Der Rest der Familie Weasley (also Ron, Ginny, Fred und George) war inzwischen nachgekommen, hatte sich nach vorne zu dem Mittelpunkt des Geschehens gedrängt und betrachtete die Szenerie mit unverhohlener Begeisterung.
„Verkaufst du die Dinger, Mundungus?“, fragte Ron mit ernsthaftem Interesse und bückte sich, um einen etwas verschrammten, aber relativ intakten goldenen Kompass von der Decke aufzuheben. „Der wäre ein perfektes Weihnachtsgeschenk für Harry!“
„Untersteh dich, Ronald!“, meinte Molly. „Das ist bestimmt alles gestohlene Diebesware.“
Mundungus wandte sich zu Ron. „Das sin´ alles sehr faire Preise, weißt du…“
Ron hatte sich den Kompass inzwischen von seinem Vater nehmen lassen, der ihn prüfend mit seinem Zauberstab antippte und anschließend seinem Sohn zurückgab. „Der scheint nicht verzaubert zu sein, ist also ungefährlich und muss nicht von mir konfisziert werden.“
„Na also“, meinte Ron daraufhin triumphierend und packte sein Portemonnaie aus. „Den nehme ich.“
Molly musste entsetzt zuschauen, wie der Handel direkt vor ihren Augen vonstattenging.

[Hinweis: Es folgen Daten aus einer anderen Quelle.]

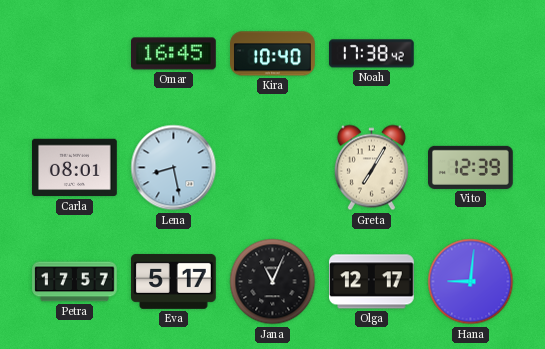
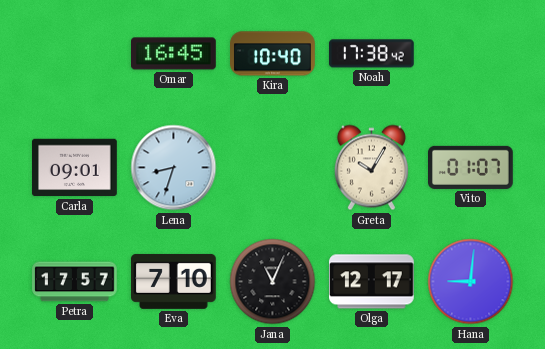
Carla: 08:01 -> 09:01
Lena: 8:28 -> 8:33
Greta: 7:05 -> 10:05
Vito: 12:39 -> 01:07
Eva: 5:17 -> 7:10
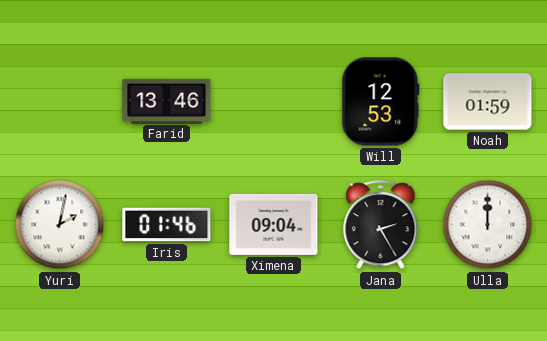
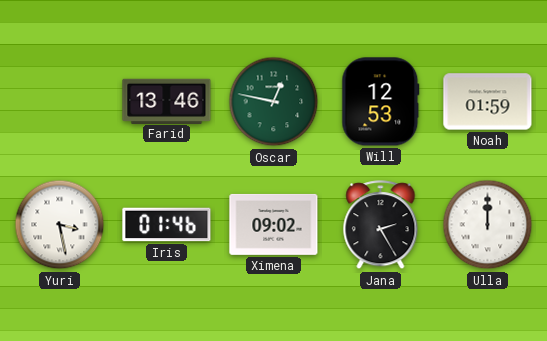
Oscar: none -> 12:47
Yuri: 2:02 -> 3:28
Ximena: 09:04 -> 09:02
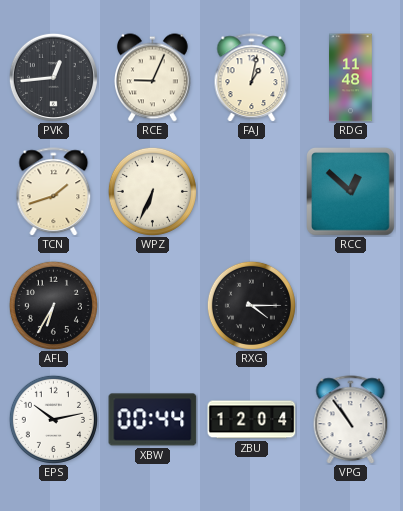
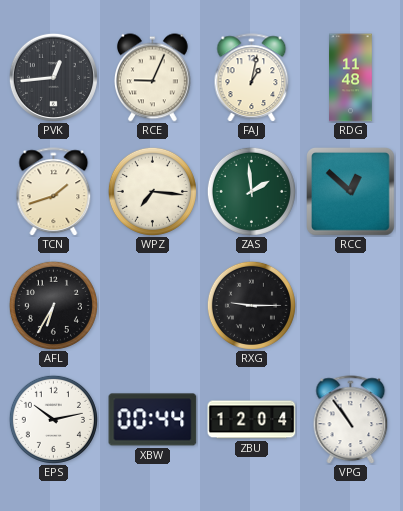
WPZ: 6:34 -> 7:16
ZAS: none -> 1:59
RXG: 4:15 -> 9:15
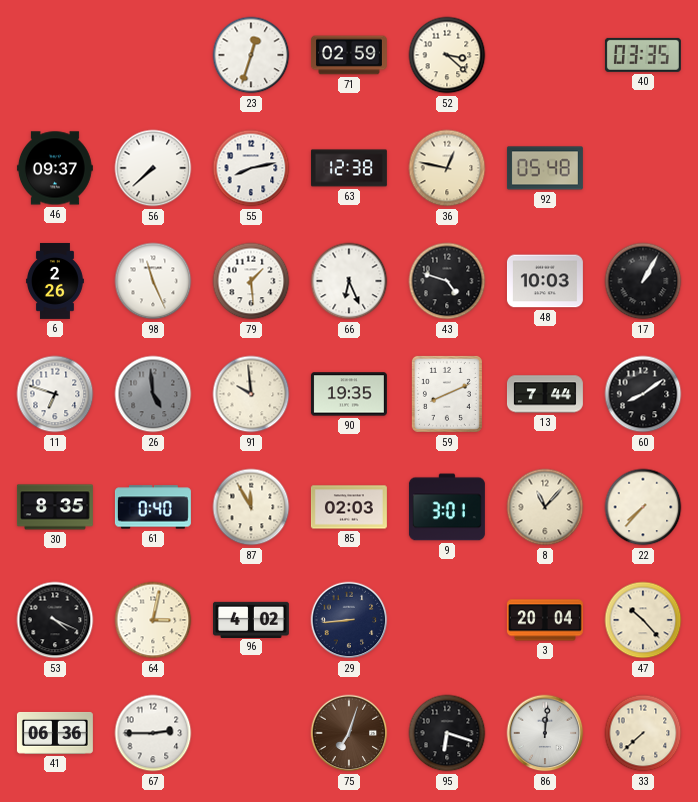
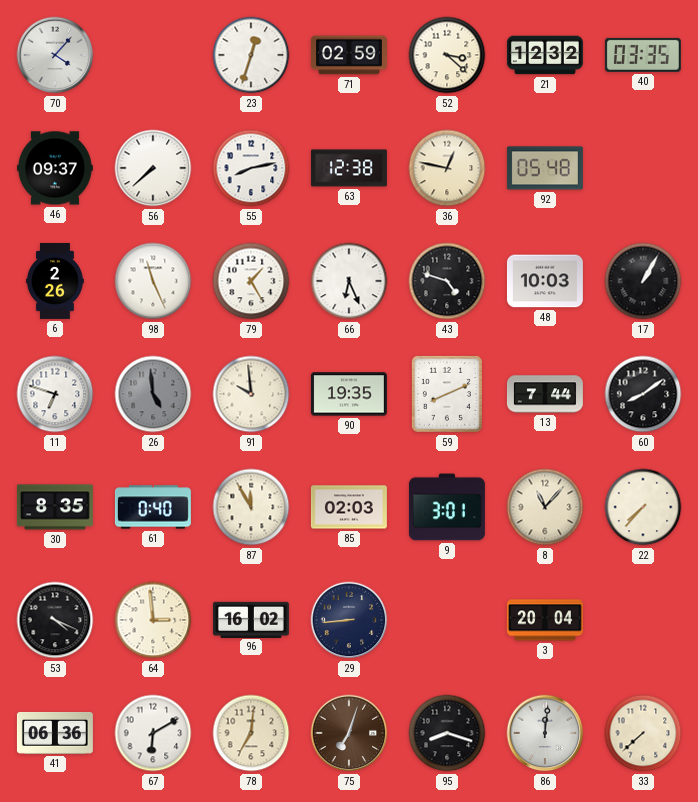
70: none -> 4:07
21: none -> 12:32
79: 1:29 -> 1:25
64: 3:02 -> 2:59
96: 4:02 -> 16:02
47: 10:23 -> none
67: 2:45 -> 6:10
78: none -> 7:01
95: 6:18 -> 8:18
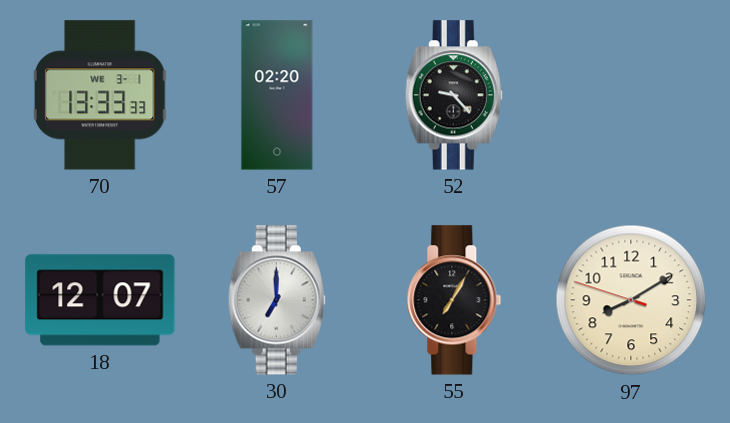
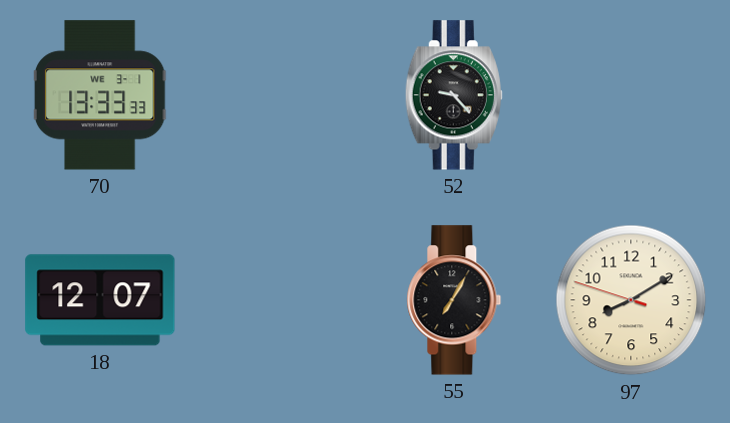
57: 02:20 -> none
30: 7:00 -> none
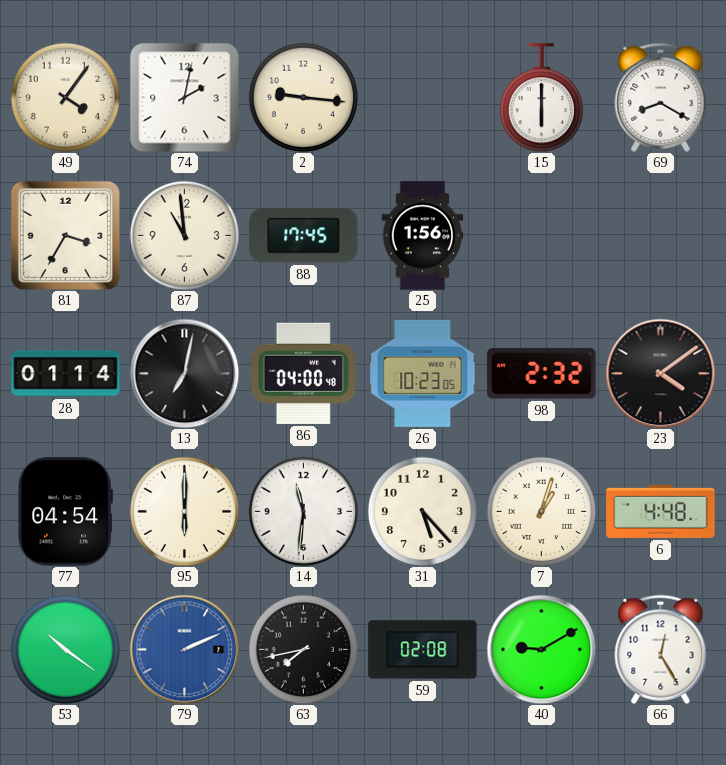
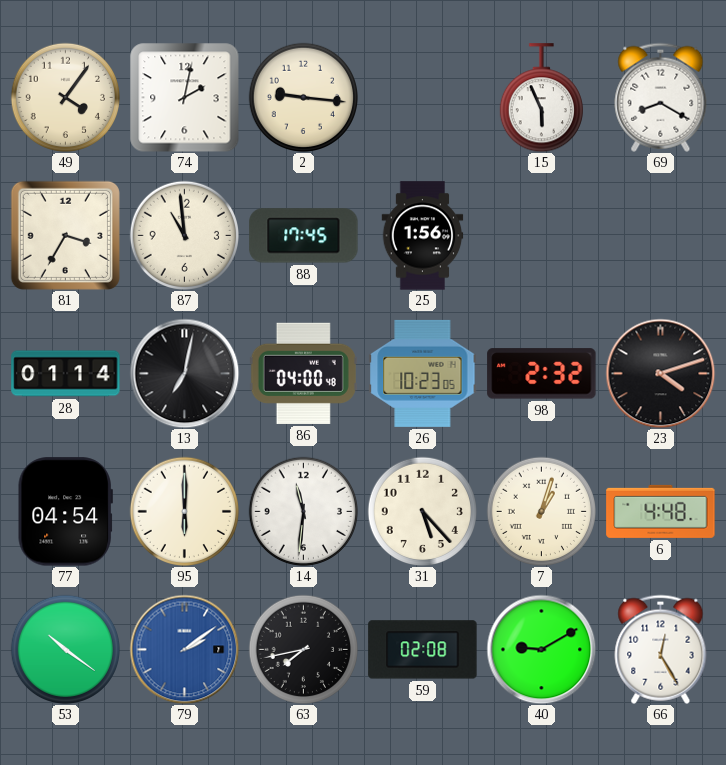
15: 6:00 -> 5:56
23: 4:09 -> 4:12
79: 2:11 -> 2:09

Plötzlich meldete sich Kingsley Shacklebolt zu Wort, der bisher nur geschwiegen hatte. „Ich hätte Interesse an dieser Occamy-Figur da“, sprach er plötzlich mit seiner tiefen Stimme und zeigte auf die kunstvoll geschnitzte, fast kniehohe Dekofigur zu rechts von Mundungus.
Mundungus, bedrängt von allen Seiten, war wieder voll in seinem Element. „Klar doch, das macht dann fünf Galleonen!“
„Ein Weihnachtsgeschenk für deine Mutter?“, fragte Tonks grinsend und beobachtete, wie Kingsley den etwas zwielichtigen Straßenhändler bezahlte.
„Nun, sie hat eine Vorliebe für Tierwesen und hölzerne Figuren“, antwortete er betont langsam.
Ginny, Fred und George kicherten.
Kingsley, nun mit der hölzernen Occamy-Figur in den Händen, wandte sich jetzt wieder Mundungus zu, der dabei war, das gerade verdiente Geld nachzuzählen, und sein Blick wurde wahrhaftig ernst.
„Wenn irgendetwas damit nicht stimmen sollte, werde ich persönlich dem Ursprung dieser Waren noch genauer auf den Grund gehen.“
Mundungus hielt bei den Worten des Aurors inne, fuhr sich mit der freien Hand nervös durch seine rötlichen, verfilzten Haare, schluckte und nickte.

Tonks lachte herzhaft und Kingsley beobachtete, wie sich ihre Haare langsam bonbonrosa färbten. Sie bedachte ihn mit einem Blick.